Le document, dont une première version avait été rendue publique en juin, a suscité depuis de vives critiques, notamment de la part des milieux conservateurs américains. « Un rapport de l'ONU recommande d'enseigner la masturbation aux enfants de 5 ans », a titré en août le site en ligne de la chaîne Fox News. L'Unesco veut « établir une bureaucratie enseignant la masturbation et la contraception », et son programme d'éducation sexuelle « foule aux pieds la morale traditionnelle », a notamment accusé un autre site conservateur, americanthinker.com. « Une fois de plus, le pire de l'idéologie radicale américaine est exporté à travers le monde », a ajouté ce site. Les deux auteurs du document, deux experts américains, ont également reçu des messages électroniques menaçants, indique-t-on à l'organisation.

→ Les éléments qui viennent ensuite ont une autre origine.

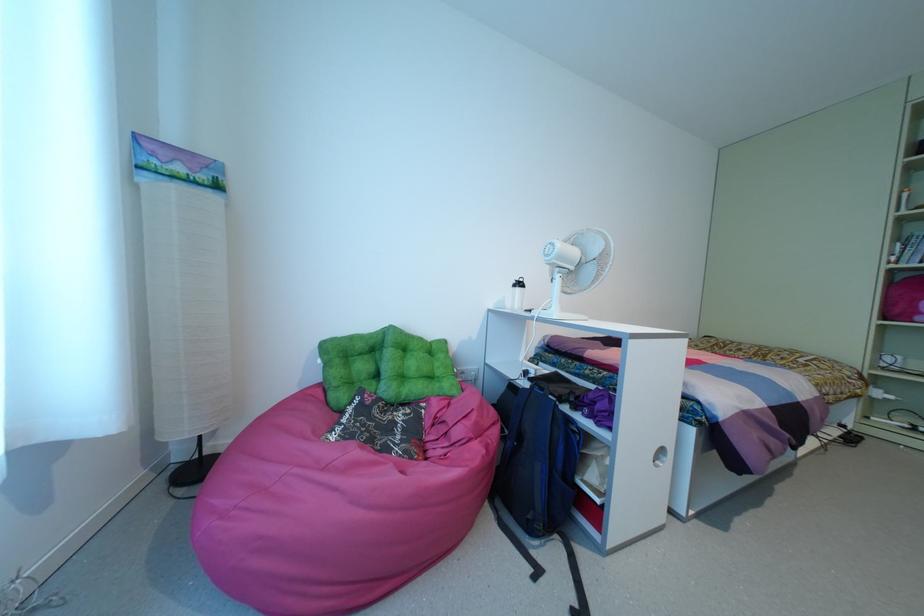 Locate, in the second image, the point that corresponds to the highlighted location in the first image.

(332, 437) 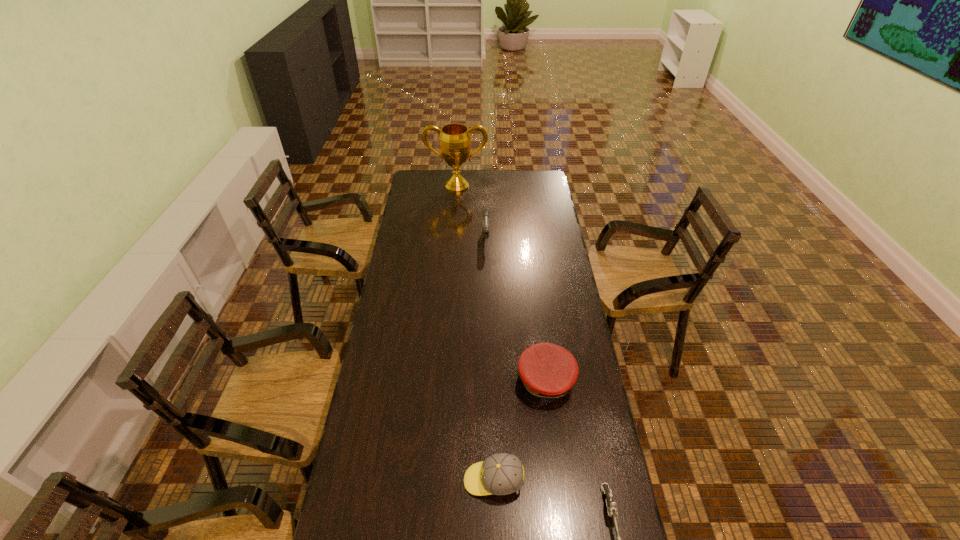 You are a GUI agent. You are given a task and a screenshot of the screen. Output one action in this format:
    pyautogui.click(x=<x>, y=<y>)
    Task: Click on the vacant region between the award and the baseball cap
    This screenshot has width=960, height=540.
    Given the screenshot: What is the action you would take?
    pyautogui.click(x=475, y=333)

What are the coordinates of `vacant area that lies between the baseball cap and the tallest object` in the screenshot? It's located at (475, 333).

Image resolution: width=960 pixels, height=540 pixels. I want to click on vacant space in between the fourth shortest object and the tallest object, so click(471, 212).

Where is `vacant space that is in between the tallest object and the third farthest object`? vacant space that is in between the tallest object and the third farthest object is located at coordinates (501, 284).

Locate an element on the screen. unoccupied area between the fourth shortest object and the cap is located at coordinates (516, 309).

Where is `empty space between the award and the baseball cap`? This screenshot has width=960, height=540. empty space between the award and the baseball cap is located at coordinates (475, 333).

Locate an element on the screen. The height and width of the screenshot is (540, 960). free space that is in between the taller gun and the baseball cap is located at coordinates (490, 359).

You are a GUI agent. You are given a task and a screenshot of the screen. Output one action in this format:
    pyautogui.click(x=<x>, y=<y>)
    Task: Click on the free spot between the award and the fourth nearest object
    The height and width of the screenshot is (540, 960).
    Given the screenshot: What is the action you would take?
    pyautogui.click(x=471, y=212)

You are a GUI agent. You are given a task and a screenshot of the screen. Output one action in this format:
    pyautogui.click(x=<x>, y=<y>)
    Task: Click on the vacant point located between the taller gun and the third nearest object
    This screenshot has height=540, width=960.
    Given the screenshot: What is the action you would take?
    pyautogui.click(x=516, y=309)

Choose which object is the nearest neighbor to the baseball cap. Please provide its 2D coordinates. Your answer should be formatted as a tuple, i.e. [(x, y)], where the tuple contains the x and y coordinates of a point satisfying the conditions above.

[(547, 371)]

L'Unesco se défend pour sa part des accusations qui la visent. « Ce n'est pas un programme scolaire et il n'y a rien d'obligatoire, mais un travail fait à la demande des États membres et des organisations des Nations unies, qui consiste à mettre sur la table une compilation de ce qui est connu sur le sujet, sans tabous », souligne Sue Williams, porte-parole de l'Unesco.